### Data listing ###

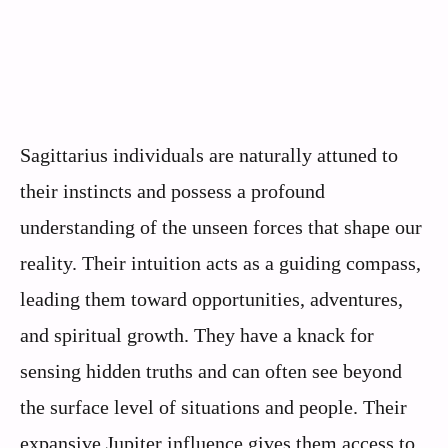
Sagittarius individuals are naturally attuned to
their instincts and possess a profound
understanding of the unseen forces that shape our
reality. Their intuition acts as a guiding compass,
leading them toward opportunities, adventures,
and spiritual growth. They have a knack for
sensing hidden truths and can often see beyond
the surface level of situations and people. Their
expansive Jupiter influence gives them access to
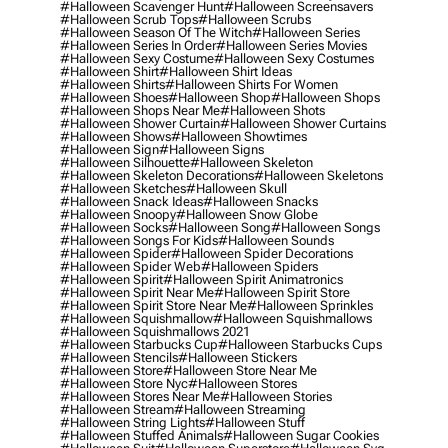
#halloween Scavenger Hunt
#halloween Screensavers
#halloween Scrub Tops
#halloween Scrubs
#halloween Season Of The Witch
#halloween Series
#halloween Series In Order
#halloween Series Movies
#halloween Sexy Costume
#halloween Sexy Costumes
#halloween Shirt
#halloween Shirt Ideas
#halloween Shirts
#halloween Shirts For Women
#halloween Shoes
#halloween Shop
#halloween Shops
#halloween Shops Near Me
#halloween Shots
#halloween Shower Curtain
#halloween Shower Curtains
#halloween Shows
#halloween Showtimes
#halloween Sign
#halloween Signs
#halloween Silhouette
#halloween Skeleton
#halloween Skeleton Decorations
#halloween Skeletons
#halloween Sketches
#halloween Skull
#halloween Snack Ideas
#halloween Snacks
#halloween Snoopy
#halloween Snow Globe
#halloween Socks
#halloween Song
#halloween Songs
#halloween Songs For Kids
#halloween Sounds
#halloween Spider
#halloween Spider Decorations
#halloween Spider Web
#halloween Spiders
#halloween Spirit
#halloween Spirit Animatronics
#halloween Spirit Near Me
#halloween Spirit Store
#halloween Spirit Store Near Me
#halloween Sprinkles
#halloween Squishmallow
#halloween Squishmallows
#halloween Squishmallows 2021
#halloween Starbucks Cup
#halloween Starbucks Cups
#halloween Stencils
#halloween Stickers
#halloween Store
#halloween Store Near Me
#halloween Store Nyc
#halloween Stores
#halloween Stores Near Me
#halloween Stories
#halloween Stream
#halloween Streaming
#halloween String Lights
#halloween Stuff
#halloween Stuffed Animals
#halloween Sugar Cookies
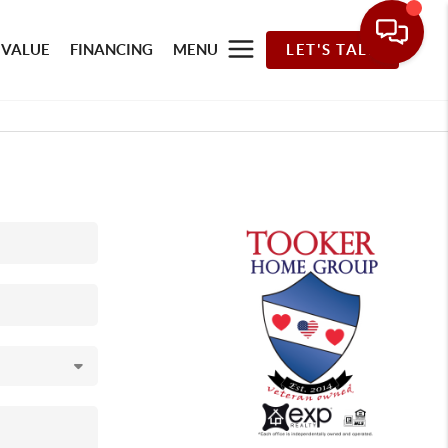
 VALUE
FINANCING
MENU
LET'S TALK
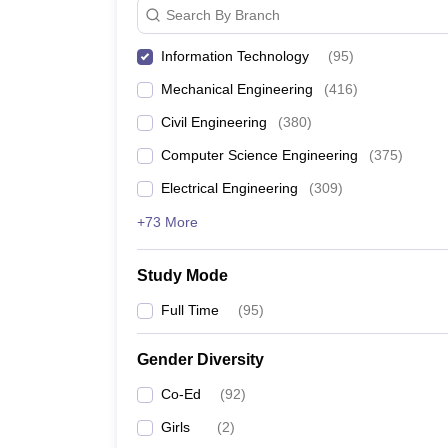
Search By Branch
Information Technology
(
95
)
Mechanical Engineering
(
416
)
Civil Engineering
(
380
)
Computer Science Engineering
(
375
)
Electrical Engineering
(
309
)
+73 More
Study Mode
Full Time
(
95
)
Gender Diversity
Co-Ed
(
92
)
Girls
(
2
)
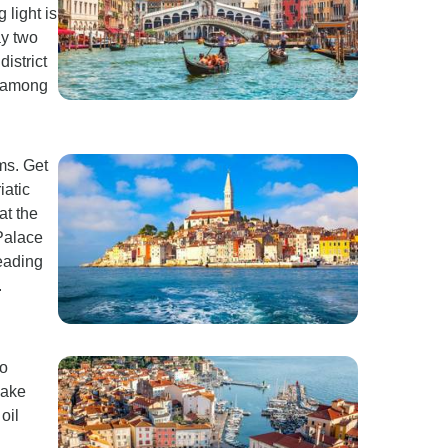
light is
ay two
istrict
) among
ms. Get
iatic
at the
 Palace
eading
.
to
Make
oil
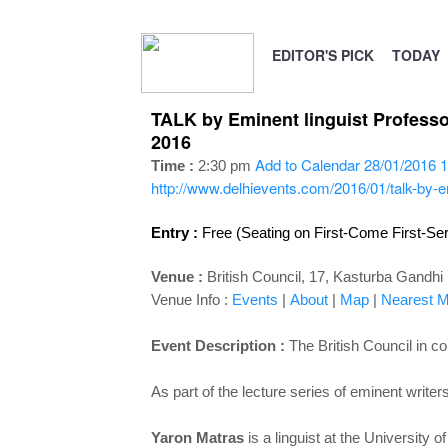
EDITOR'S PICK
TODAY
TALK by Eminent linguist Professo
2016
Add to Calendar
28/01/2016 1
Time :
2:30 pm
http://www.delhievents.com/2016/01/talk-by-em
Entry :
Free (Seating on First-Come First-Se
Venue :
British Council, 17, Kasturba Gandh
Venue Info :
Events
|
About
|
Map
|
Nearest Me
Event Description :
The British Council in c
As part of the lecture series of eminent write
Yaron Matras
is a linguist at the University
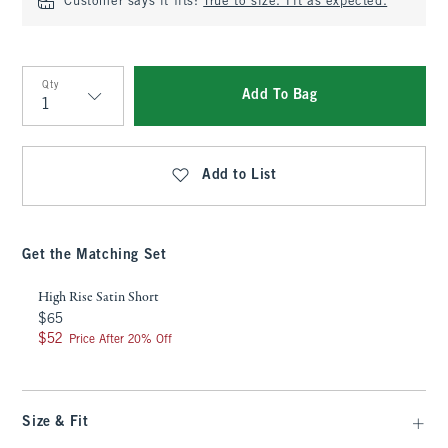
Customer says it fits:
True to size. Fit as expected.
Qty
Add To Bag
Qty
Add to List
Get the Matching Set
High Rise Satin Short
$65
$65
$52
$52
Price After 20% Off
Size & Fit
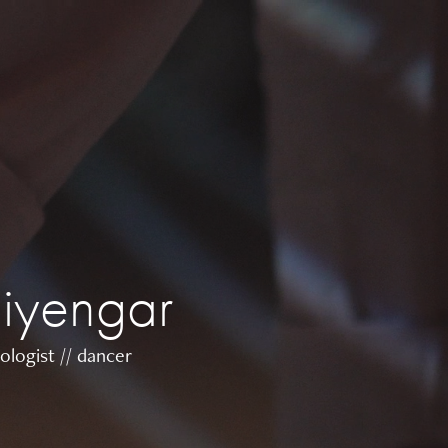
 iyengar
ologist // dancer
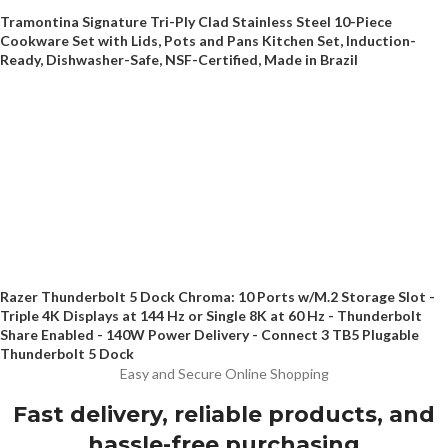
Tramontina Signature Tri-Ply Clad Stainless Steel 10-Piece
Cookware Set with Lids, Pots and Pans Kitchen Set, Induction-
Ready, Dishwasher-Safe, NSF-Certified, Made in Brazil
Razer Thunderbolt 5 Dock Chroma: 10 Ports w/M.2 Storage Slot -
Triple 4K Displays at 144 Hz or Single 8K at 60 Hz - Thunderbolt
Share Enabled - 140W Power Delivery - Connect 3 TB5 Plugable
Thunderbolt 5 Dock
Easy and Secure Online Shopping
Fast delivery, reliable products, and
hassle-free purchasing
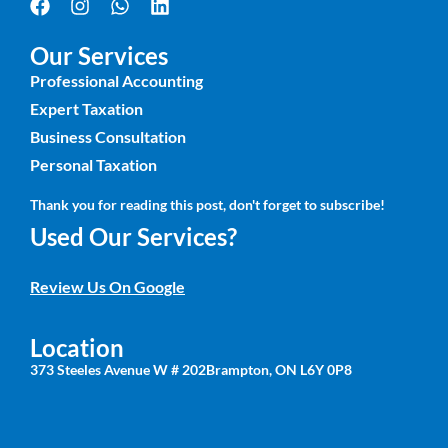
Our Services
Professional Accounting
Expert Taxation
Business Consultation
Personal Taxation
Thank you for reading this post, don't forget to subscribe!
Used Our Services?
Review Us On Google
Location
373 Steeles Avenue W # 202Brampton, ON L6Y 0P8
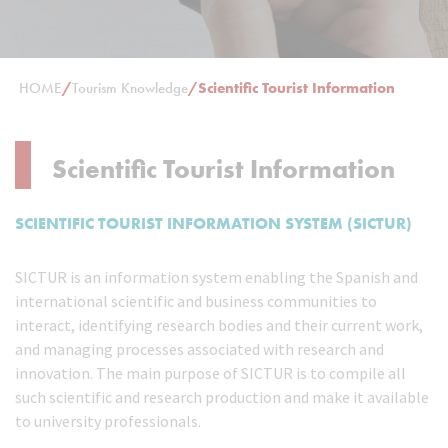
HOME
/
Tourism Knowledge
/
Scientific Tourist Information
Scientific Tourist Information
SCIENTIFIC TOURIST INFORMATION SYSTEM (SICTUR)
SICTUR is an information system enabling the Spanish and
international scientific and business communities to
interact, identifying research bodies and their current work,
and managing processes associated with research and
innovation. The main purpose of SICTUR is to compile all
such scientific and research production and make it available
to university professionals.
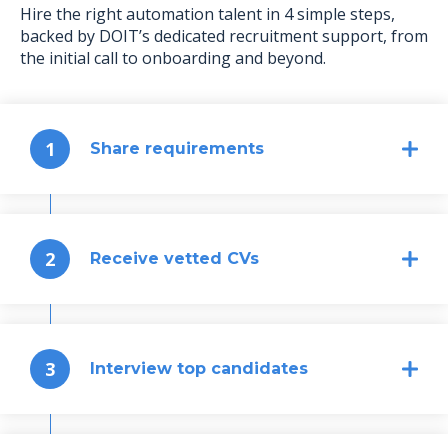
Hire the right automation talent in 4 simple steps,
backed by DOIT’s dedicated recruitment support, from
the initial call to onboarding and beyond.
1
Share requirements
2
Receive vetted CVs
3
Interview top candidates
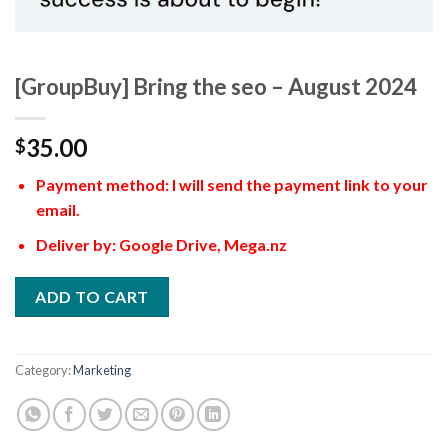
[GroupBuy] Bring the seo – August 2024
35.00
$
Payment method: I will send the payment link to your
email.
Deliver by: Google Drive, Mega.nz
ADD TO CART
Category:
Marketing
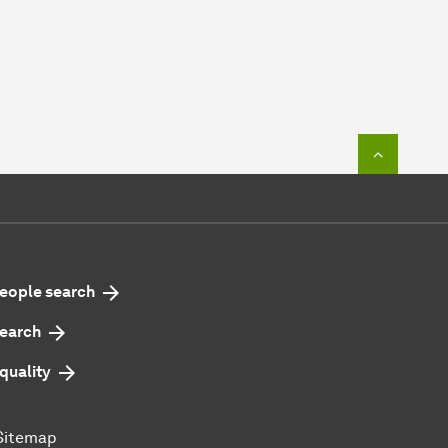
To top o
eople search
earch
quality
Sitemap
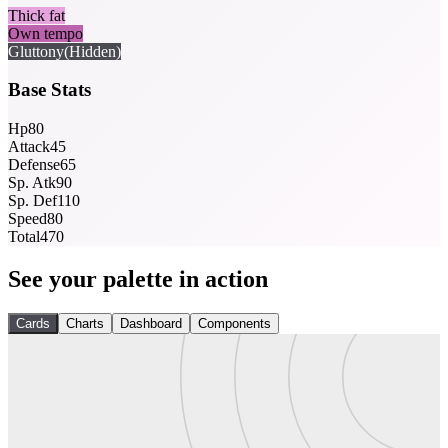
Thick fat
Own tempo
Gluttony
(Hidden)
Base Stats
Hp
80
Attack
45
Defense
65
Sp. Atk
90
Sp. Def
110
Speed
80
Total
470
See your palette in action
Cards
Charts
Dashboard
Components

###

Assignment: Restate the entries word for word, though any image they contain should not appear.

Worked solution:
Sagittarius individuals are naturally attuned to
their instincts and possess a profound
understanding of the unseen forces that shape our
reality. Their intuition acts as a guiding compass,
leading them toward opportunities, adventures,
and spiritual growth. They have a knack for
sensing hidden truths and can often see beyond
the surface level of situations and people. Their
expansive Jupiter influence gives them access to
#halloween Scavenger Hunt
#halloween Screensavers
#halloween Scrub Tops
#halloween Scrubs
#halloween Season Of The Witch
#halloween Series
#halloween Series In Order
#halloween Series Movies
#halloween Sexy Costume
#halloween Sexy Costumes
#halloween Shirt
#halloween Shirt Ideas
#halloween Shirts
#halloween Shirts For Women
#halloween Shoes
#halloween Shop
#halloween Shops
#halloween Shops Near Me
#halloween Shots
#halloween Shower Curtain
#halloween Shower Curtains
#halloween Shows
#halloween Showtimes
#halloween Sign
#halloween Signs
#halloween Silhouette
#halloween Skeleton
#halloween Skeleton Decorations
#halloween Skeletons
#halloween Sketches
#halloween Skull
#halloween Snack Ideas
#halloween Snacks
#halloween Snoopy
#halloween Snow Globe
#halloween Socks
#halloween Song
#halloween Songs
#halloween Songs For Kids
#halloween Sounds
#halloween Spider
#halloween Spider Decorations
#halloween Spider Web
#halloween Spiders
#halloween Spirit
#halloween Spirit Animatronics
#halloween Spirit Near Me
#halloween Spirit Store
#halloween Spirit Store Near Me
#halloween Sprinkles
#halloween Squishmallow
#halloween Squishmallows
#halloween Squishmallows 2021
#halloween Starbucks Cup
#halloween Starbucks Cups
#halloween Stencils
#halloween Stickers
#halloween Store
#halloween Store Near Me
#halloween Store Nyc
#halloween Stores
#halloween Stores Near Me
#halloween Stories
#halloween Stream
#halloween Streaming
#halloween String Lights
#halloween Stuff
#halloween Stuffed Animals
#halloween Sugar Cookies
 VALUE
FINANCING
MENU
LET'S TALK
Search By Branch
Information Technology
(
95
)
Mechanical Engineering
(
416
)
Civil Engineering
(
380
)
Computer Science Engineering
(
375
)
Electrical Engineering
(
309
)
+73 More
Study Mode
Full Time
(
95
)
Gender Diversity
Co-Ed
(
92
)
Girls
(
2
)
light is
ay two
istrict
) among
ms. Get
iatic
at the
 Palace
eading
.
to
Make
oil
EDITOR'S PICK
TODAY
TALK by Eminent linguist Professo
2016
Add to Calendar
28/01/2016 1
Time :
2:30 pm
http://www.delhievents.com/2016/01/talk-by-em
Entry :
Free (Seating on First-Come First-Se
Venue :
British Council, 17, Kasturba Gandh
Venue Info :
Events
|
About
|
Map
|
Nearest Me
Event Description :
The British Council in c
As part of the lecture series of eminent write
Yaron Matras
is a linguist at the University
Customer says it fits:
True to size. Fit as expected.
Qty
Add To Bag
Qty
Add to List
Get the Matching Set
High Rise Satin Short
$65
$65
$52
$52
Price After 20% Off
Size & Fit
 iyengar
ologist // dancer
Tramontina Signature Tri-Ply Clad Stainless Steel 10-Piece
Cookware Set with Lids, Pots and Pans Kitchen Set, Induction-
Ready, Dishwasher-Safe, NSF-Certified, Made in Brazil
Razer Thunderbolt 5 Dock Chroma: 10 Ports w/M.2 Storage Slot -
Triple 4K Displays at 144 Hz or Single 8K at 60 Hz - Thunderbolt
Share Enabled - 140W Power Delivery - Connect 3 TB5 Plugable
Thunderbolt 5 Dock
Easy and Secure Online Shopping
Fast delivery, reliable products, and
hassle-free purchasing
Our Services
Professional Accounting
Expert Taxation
Business Consultation
Personal Taxation
Thank you for reading this post, don't forget to subscribe!
Used Our Services?
Review Us On Google
Location
373 Steeles Avenue W # 202Brampton, ON L6Y 0P8
HOME
/
Tourism Knowledge
/
Scientific Tourist Information
Scientific Tourist Information
SCIENTIFIC TOURIST INFORMATION SYSTEM (SICTUR)
SICTUR is an information system enabling the Spanish and
international scientific and business communities to
interact, identifying research bodies and their current work,
and managing processes associated with research and
innovation. The main purpose of SICTUR is to compile all
such scientific and research production and make it available
to university professionals.
Hire the right automation talent in 4 simple steps,
backed by DOIT’s dedicated recruitment support, from
the initial call to onboarding and beyond.
1
Share requirements
2
Receive vetted CVs
3
Interview top candidates
[GroupBuy] Bring the seo – August 2024
35.00
$
Payment method: I will send the payment link to your
email.
Deliver by: Google Drive, Mega.nz
ADD TO CART
Category:
Marketing
To top o
eople search
earch
quality
Sitemap
Thick fat
Own tempo
Gluttony
(Hidden)
Base Stats
Hp
80
Attack
45
Defense
65
Sp. Atk
90
Sp. Def
110
Speed
80
Total
470
See your palette in action
Cards
Charts
Dashboard
Components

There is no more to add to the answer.